Il est moins clair si Poutine peut maintenir son statut de médiateur entre les élites dans les sphères militaire et économique.

Mais une impasse en Ukraine perpétuerait également le statu quo de l’autoritarisme électoral qui s’est développé depuis 2012, lorsque le régime a resserré son emprise sur le processus électoral et a continué à manipuler les règles du jeu en sa faveur.

Poutine ne chercherait pas de successeur à moyen terme et continuerait à contrôler la politique grâce à son autoritarisme électoral avéré. À long terme, cependant, le pouvoir de Poutine est susceptible de décliner, conduisant à une succession ordonnée pour laquelle il n’y a pas de candidat évident. Les siloviki utiliseraient probablement l’appareil d’État pour installer un chef agréable.

Scénario 2 : Une victoire russe

Dans cette éventualité improbable, que j’envisage comme des avancées décisives sur le champ de bataille et le contrôle des territoires annexés, les gestionnaires compétents de la technocratie et des siloviki bénéficieront d’un traitement préférentiel, tandis que les libéraux seront largement exclus. Comme dans le scénario précédent, aucun plan de relève immédiat n’est envisagé dans un avenir prévisible. Le régime est entièrement consolidé en un régime autoritaire hégémonique sous Poutine.

Un changement de pouvoir dans ce scénario aurait lieu à l’avenir et dans des conditions similaires aux récents changements de pouvoir en Asie centrale, par exemple le remplacement de Noursoultan Nazarbaïev par son candidat préféré Kassym-Jomart Tokayev au Kazakhstan. Mais les récentes émeutes à Tokaïev et les purges subséquentes des responsables de l’ère Nazarbayev sont encore fraîches dans la mémoire du régime de Poutine. Ils ont probablement appris des faux pas de Nazarbayev à cet égard.

Les technocrates et les siloviki ont tous deux une place ferme dans ce régime potentiel. Cependant, une candidature modérée, non controversée et contrôlable de technocrates est préférable si Poutine démissionne simplement mais ne renonce pas au pouvoir (par exemple, en gardant le contrôle du budget, de la sécurité et des services de renseignement). La succession sera bien organisée.

Le pouvoir dans cet État continuerait d’être exercé par Poutine et non par l’exécutif.
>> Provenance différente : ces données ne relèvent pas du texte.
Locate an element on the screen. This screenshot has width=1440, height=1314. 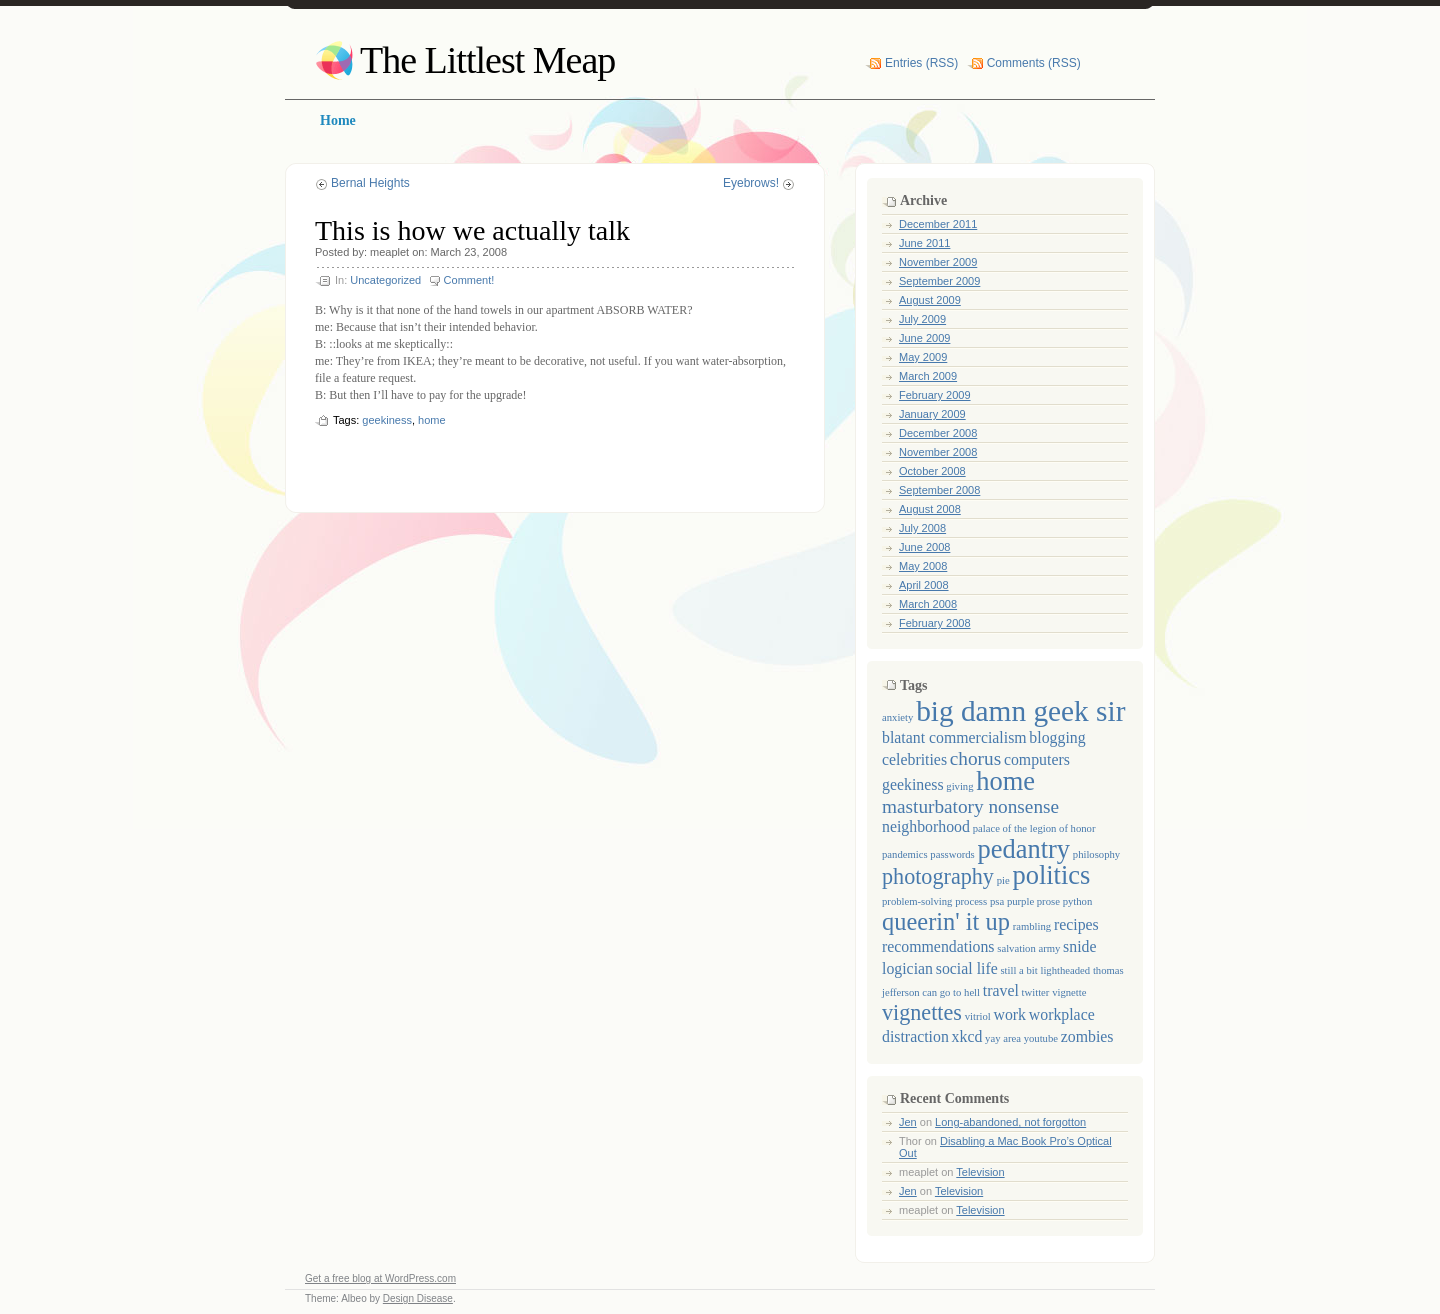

Mais une puissante faction siloviki tenterait presque certainement de « serrer la vis » et de consolider le régime hégémonique après une transition.

Scénario 3 : Une victoire ukrainienne.

Ce scénario plausible comporte la plus grande incertitude des trois. L’autonomie croissante de l’élite pendant la guerre créera les conditions d’une coercition extrême entre factions : siloviki contre les libéraux et les technocrates. Les décisions de Poutine seront largement hors de propos, et à court et moyen terme, une succession non réglementée et soudaine semble plausible. Cela pourrait devenir évident si Poutine est démis de force ou se retire volontairement de ses fonctions.

Les élites factuelles se disputeront le pouvoir, mais on ne sait toujours pas comment le processus de sélection d’un nouvel exécutif se déroulera. Les siloviki auront la volonté et la capacité d’occuper des postes plus élevés, mais entreront en conflit avec la technocratie et les libéraux. Dans le cas d’un bloc pro-guerre affaibli, les siloviki rencontreront une résistance déterminée.

En cas d’élection à la direction, les libéraux et les technocrates silencieux recevraient les votes nécessaires face au mécontentement social et aux bouleversements économiques et politiques. Cependant, ils se heurteraient à la résistance des groupes susmentionnés. La Russie tomberait probablement dans un méli-mélo d’instabilité de l’ère Eltsine et d’autoritarisme technocratique, dans lequel une intervention technologique non démocratique est nécessaire pour maintenir le nouveau statu quo.